▶ EXERCISE AIM: Count every line of these entries that holds the word "First", and reply with the number only.

(Structured page parsing data)
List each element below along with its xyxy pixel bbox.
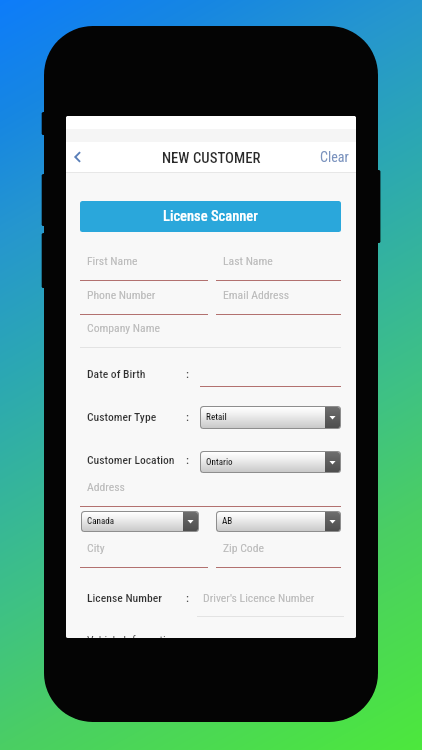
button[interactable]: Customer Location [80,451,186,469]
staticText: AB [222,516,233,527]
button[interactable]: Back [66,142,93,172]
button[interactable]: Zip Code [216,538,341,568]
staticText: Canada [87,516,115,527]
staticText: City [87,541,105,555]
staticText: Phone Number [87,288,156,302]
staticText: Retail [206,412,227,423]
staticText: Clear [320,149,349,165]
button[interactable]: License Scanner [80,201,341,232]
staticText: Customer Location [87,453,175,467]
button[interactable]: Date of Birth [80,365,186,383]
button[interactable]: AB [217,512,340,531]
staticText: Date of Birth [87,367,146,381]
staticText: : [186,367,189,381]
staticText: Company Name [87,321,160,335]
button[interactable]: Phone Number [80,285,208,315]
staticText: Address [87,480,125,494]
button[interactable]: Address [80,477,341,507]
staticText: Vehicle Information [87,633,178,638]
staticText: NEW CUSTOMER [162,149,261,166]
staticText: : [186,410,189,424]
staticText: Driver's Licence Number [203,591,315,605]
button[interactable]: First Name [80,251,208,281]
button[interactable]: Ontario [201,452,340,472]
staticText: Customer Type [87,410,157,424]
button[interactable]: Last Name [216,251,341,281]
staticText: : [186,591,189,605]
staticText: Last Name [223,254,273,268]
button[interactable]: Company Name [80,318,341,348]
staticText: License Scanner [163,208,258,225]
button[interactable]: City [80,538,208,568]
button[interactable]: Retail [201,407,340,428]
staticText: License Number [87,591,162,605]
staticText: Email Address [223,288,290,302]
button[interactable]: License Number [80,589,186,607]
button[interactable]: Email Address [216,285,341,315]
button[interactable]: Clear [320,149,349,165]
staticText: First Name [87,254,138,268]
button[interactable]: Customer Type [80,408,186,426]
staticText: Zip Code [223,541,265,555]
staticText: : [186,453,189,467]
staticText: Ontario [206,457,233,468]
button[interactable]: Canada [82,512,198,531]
...
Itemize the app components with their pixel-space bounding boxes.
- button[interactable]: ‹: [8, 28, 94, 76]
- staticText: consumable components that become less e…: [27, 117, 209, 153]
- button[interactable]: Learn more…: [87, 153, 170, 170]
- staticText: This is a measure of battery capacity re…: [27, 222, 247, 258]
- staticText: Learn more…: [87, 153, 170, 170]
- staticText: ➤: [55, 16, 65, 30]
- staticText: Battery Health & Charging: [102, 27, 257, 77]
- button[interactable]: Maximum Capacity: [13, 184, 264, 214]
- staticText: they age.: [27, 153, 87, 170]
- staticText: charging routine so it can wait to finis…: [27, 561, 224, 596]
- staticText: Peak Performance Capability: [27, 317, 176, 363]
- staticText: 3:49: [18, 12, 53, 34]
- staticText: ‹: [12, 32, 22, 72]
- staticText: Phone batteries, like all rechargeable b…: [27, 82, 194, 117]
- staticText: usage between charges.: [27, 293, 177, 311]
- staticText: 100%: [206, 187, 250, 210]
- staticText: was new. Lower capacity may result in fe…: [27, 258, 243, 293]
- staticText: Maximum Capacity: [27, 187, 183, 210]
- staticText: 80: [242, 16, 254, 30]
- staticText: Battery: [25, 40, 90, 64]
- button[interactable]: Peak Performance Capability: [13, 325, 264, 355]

▶ TASK RESULT: 2